◆ Requirement
Output every entry exactly, without any pictures.

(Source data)
══════════

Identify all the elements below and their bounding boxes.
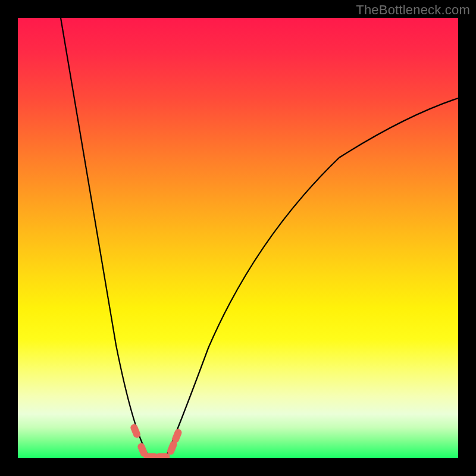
curve-layer [18,18,458,458]
right-marker-upper [171,428,183,443]
svg-rect-5 [171,428,183,443]
svg-rect-3 [156,453,170,458]
plot-frame [18,18,458,458]
watermark-text: TheBottleneck.com [356,2,470,18]
bottom-marker-right [156,453,170,458]
svg-rect-2 [144,453,158,458]
left-marker-upper [130,424,141,439]
bottom-marker-left [144,453,158,458]
left-curve [61,18,150,458]
right-curve [165,98,458,458]
svg-rect-0 [130,424,141,439]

══════════

◆ Answer below
Identify all the elements below and their bounding boxes.
curve-layer [18,18,458,458]
right-marker-upper [171,428,183,443]
svg-rect-5 [171,428,183,443]
svg-rect-3 [156,453,170,458]
plot-frame [18,18,458,458]
watermark-text: TheBottleneck.com [356,2,470,18]
bottom-marker-right [156,453,170,458]
svg-rect-2 [144,453,158,458]
left-marker-upper [130,424,141,439]
bottom-marker-left [144,453,158,458]
left-curve [61,18,150,458]
right-curve [165,98,458,458]
svg-rect-0 [130,424,141,439]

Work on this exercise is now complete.